BRIEF »
Copy out the data exactly, leaving the pictures behind.

EXERCISE DATA »

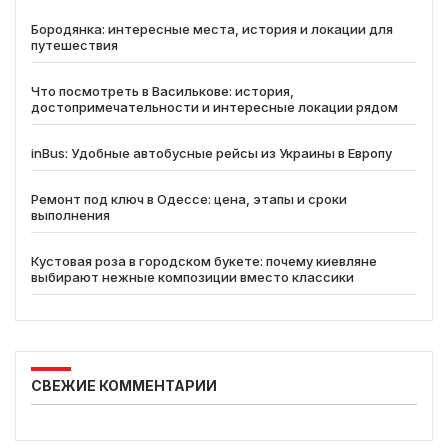
Бородянка: интересные места, история и локации для
путешествия
Что посмотреть в Василькове: история,
достопримечательности и интересные локации рядом
inBus: Удобные автобусные рейсы из Украины в Европу
Ремонт под ключ в Одессе: цена, этапы и сроки
выполнения
Кустовая роза в городском букете: почему киевляне
выбирают нежные композиции вместо классики
СВЕЖИЕ КОММЕНТАРИИ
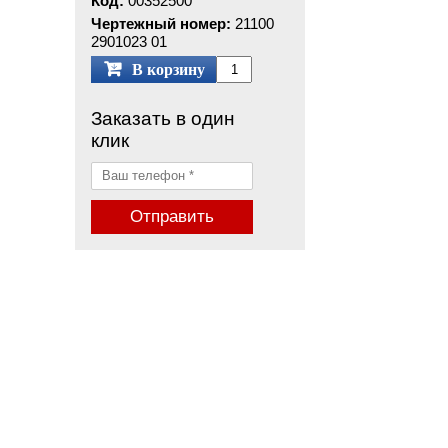
Код:
00352500
Чертежный номер:
21100
2901023 01
В корзину
Заказать в один
клик
Отправить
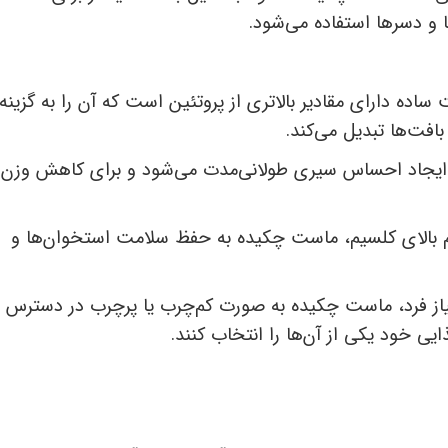
 و دسرها استفاده می‌شود.
 دارای مقادیر بالاتری از پروتئین است که آن را به گزینه‌
افت‌ها تبدیل می‌کند.
جاد احساس سیری طولانی‌مدت می‌شود و برای کاهش وزن
م بالای کلسیم، ماست چکیده به حفظ سلامت استخوان‌ها و
یاز فرد، ماست چکیده به صورت کم‌چرب یا پرچرب در دسترس
ایی خود یکی از آن‌ها را انتخاب کنند.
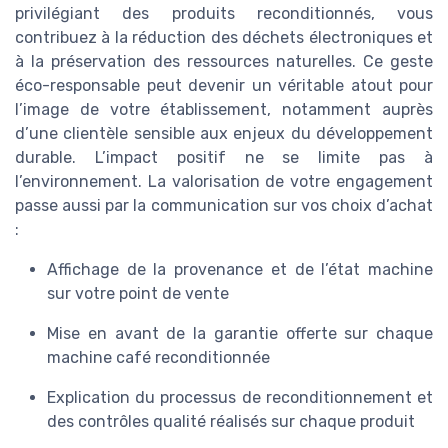
privilégiant des produits reconditionnés, vous
contribuez à la réduction des déchets électroniques et
à la préservation des ressources naturelles. Ce geste
éco-responsable peut devenir un véritable atout pour
l’image de votre établissement, notamment auprès
d’une clientèle sensible aux enjeux du développement
durable. L’impact positif ne se limite pas à
l’environnement. La valorisation de votre engagement
passe aussi par la communication sur vos choix d’achat
:
Affichage de la provenance et de l’état machine
sur votre point de vente
Mise en avant de la garantie offerte sur chaque
machine café reconditionnée
Explication du processus de reconditionnement et
des contrôles qualité réalisés sur chaque produit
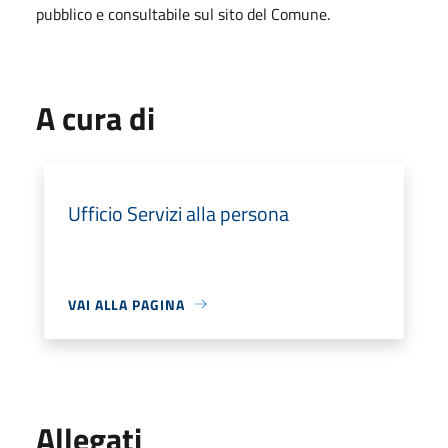
pubblico e consultabile sul sito del Comune.
A cura di
Ufficio Servizi alla persona
VAI ALLA PAGINA
Allegati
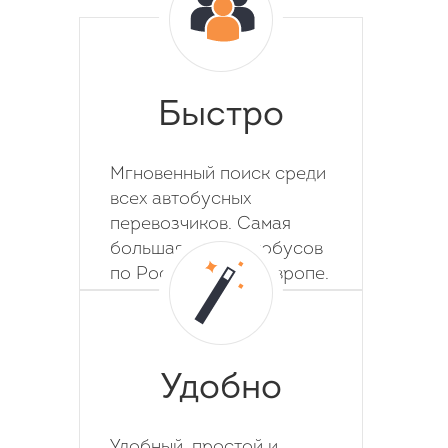
Быстро
Мгновенный поиск среди
всех автобусных
перевозчиков. Самая
большая база автобусов
по России, СНГ и Европе.
Удобно
Удобный, простой и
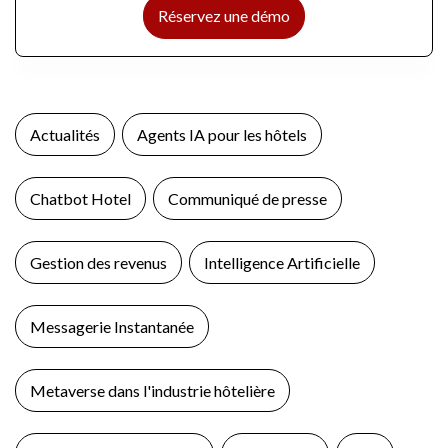
Réservez une démo
Actualités
Agents IA pour les hôtels
Chatbot Hotel
Communiqué de presse
Gestion des revenus
Intelligence Artificielle
Messagerie Instantanée
Metaverse dans l'industrie hôtelière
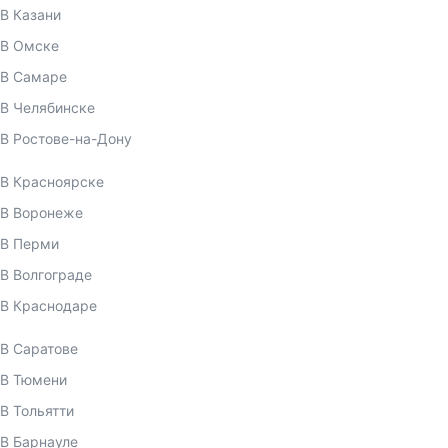
В Казани
В Омске
В Самаре
В Челябинске
В Ростове-на-Дону
В Красноярске
В Воронеже
В Перми
В Волгограде
В Краснодаре
В Саратове
В Тюмени
В Тольятти
В Барнауле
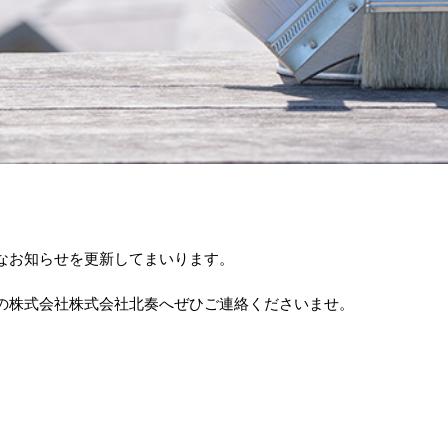
なお知らせを更新してまいります。
の株式会社株式会社北奏へぜひご連絡くださいませ。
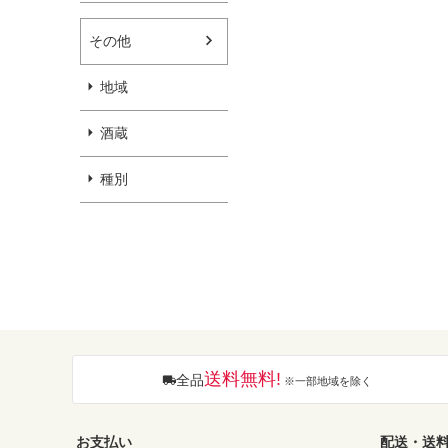
その他
地域
酒蔵
種別
送料無料!
全品
※一部地域を除く
お支払い
配送・送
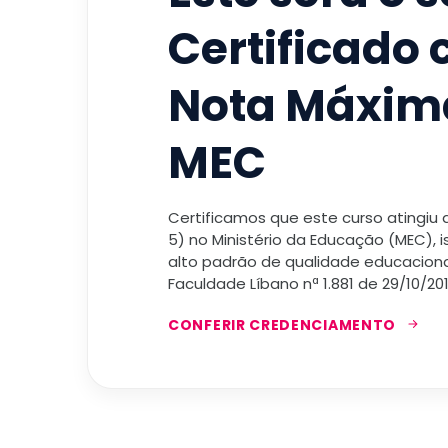
Certificado
Nota Máxim
MEC
Certificamos que este curso atingiu
5) no Ministério da Educação (MEC), 
alto padrão de qualidade educacional
Faculdade Líbano nª 1.881 de 29/10/201
CONFERIR CREDENCIAMENTO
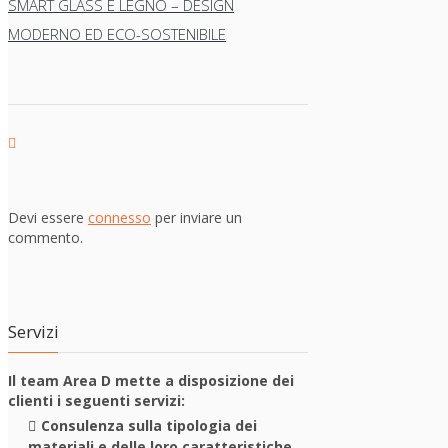
SMART GLASS E LEGNO – DESIGN
MODERNO ED ECO-SOSTENIBILE
Devi essere
connesso
per inviare un
commento.
Servizi
Il team Area D mette a disposizione dei
clienti i seguenti servizi:
Consulenza sulla tipologia dei
materiali e delle loro caratteristiche.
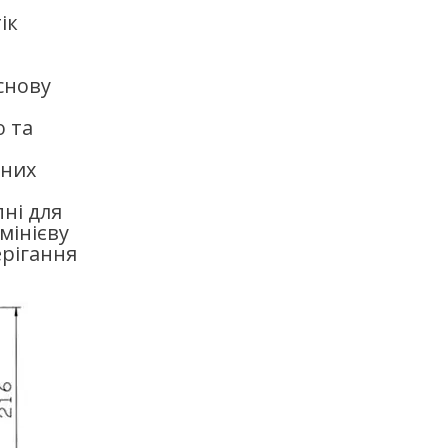
ік
снову
ю та
чних
ні для
мінієву
ерігання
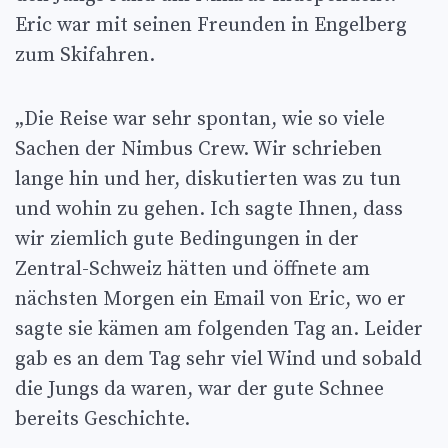
Eric war mit seinen Freunden in Engelberg
zum Skifahren.
„Die Reise war sehr spontan, wie so viele
Sachen der Nimbus Crew. Wir schrieben
lange hin und her, diskutierten was zu tun
und wohin zu gehen. Ich sagte Ihnen, dass
wir ziemlich gute Bedingungen in der
Zentral-Schweiz hätten und öffnete am
nächsten Morgen ein Email von Eric, wo er
sagte sie kämen am folgenden Tag an. Leider
gab es an dem Tag sehr viel Wind und sobald
die Jungs da waren, war der gute Schnee
bereits Geschichte.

PROBLEM SOLUTION »
Бородянка: интересные места, история и локации для
путешествия
Что посмотреть в Василькове: история,
достопримечательности и интересные локации рядом
inBus: Удобные автобусные рейсы из Украины в Европу
Ремонт под ключ в Одессе: цена, этапы и сроки
выполнения
Кустовая роза в городском букете: почему киевляне
выбирают нежные композиции вместо классики
СВЕЖИЕ КОММЕНТАРИИ
Код:
00352500
Чертежный номер:
21100
2901023 01
В корзину
Заказать в один
клик
Отправить
 و دسرها استفاده می‌شود.
 دارای مقادیر بالاتری از پروتئین است که آن را به گزینه‌
افت‌ها تبدیل می‌کند.
جاد احساس سیری طولانی‌مدت می‌شود و برای کاهش وزن
م بالای کلسیم، ماست چکیده به حفظ سلامت استخوان‌ها و
یاز فرد، ماست چکیده به صورت کم‌چرب یا پرچرب در دسترس
ایی خود یکی از آن‌ها را انتخاب کنند.
privilégiant des produits reconditionnés, vous
contribuez à la réduction des déchets électroniques et
à la préservation des ressources naturelles. Ce geste
éco-responsable peut devenir un véritable atout pour
l’image de votre établissement, notamment auprès
d’une clientèle sensible aux enjeux du développement
durable. L’impact positif ne se limite pas à
l’environnement. La valorisation de votre engagement
passe aussi par la communication sur vos choix d’achat
:
Affichage de la provenance et de l’état machine
sur votre point de vente
Mise en avant de la garantie offerte sur chaque
machine café reconditionnée
Explication du processus de reconditionnement et
des contrôles qualité réalisés sur chaque produit
pubblico e consultabile sul sito del Comune.
A cura di
Ufficio Servizi alla persona
VAI ALLA PAGINA
Allegati
Быстро
Мгновенный поиск среди
всех автобусных
перевозчиков. Самая
большая база автобусов
по России, СНГ и Европе.
Удобно
Удобный, простой и
Réservez une démo
Actualités
Agents IA pour les hôtels
Chatbot Hotel
Communiqué de presse
Gestion des revenus
Intelligence Artificielle
Messagerie Instantanée
Metaverse dans l'industrie hôtelière
В Казани
В Омске
В Самаре
В Челябинске
В Ростове-на-Дону
В Красноярске
В Воронеже
В Перми
В Волгограде
В Краснодаре
В Саратове
В Тюмени
В Тольятти
В Барнауле
なお知らせを更新してまいります。
の株式会社株式会社北奏へぜひご連絡くださいませ。
その他
地域
酒蔵
種別
送料無料!
全品
※一部地域を除く
お支払い
配送・送
Certificado
Nota Máxim
MEC
Certificamos que este curso atingiu
5) no Ministério da Educação (MEC), 
alto padrão de qualidade educacional
Faculdade Líbano nª 1.881 de 29/10/201
CONFERIR CREDENCIAMENTO
SMART GLASS E LEGNO – DESIGN
MODERNO ED ECO-SOSTENIBILE
Devi essere
connesso
per inviare un
commento.
Servizi
Il team Area D mette a disposizione dei
clienti i seguenti servizi:
Consulenza sulla tipologia dei
materiali e delle loro caratteristiche.
ік
снову
ю та
чних
ні для
мінієву
ерігання
Eric war mit seinen Freunden in Engelberg
zum Skifahren.
„Die Reise war sehr spontan, wie so viele
Sachen der Nimbus Crew. Wir schrieben
lange hin und her, diskutierten was zu tun
und wohin zu gehen. Ich sagte Ihnen, dass
wir ziemlich gute Bedingungen in der
Zentral-Schweiz hätten und öffnete am
nächsten Morgen ein Email von Eric, wo er
sagte sie kämen am folgenden Tag an. Leider
gab es an dem Tag sehr viel Wind und sobald
die Jungs da waren, war der gute Schnee
bereits Geschichte.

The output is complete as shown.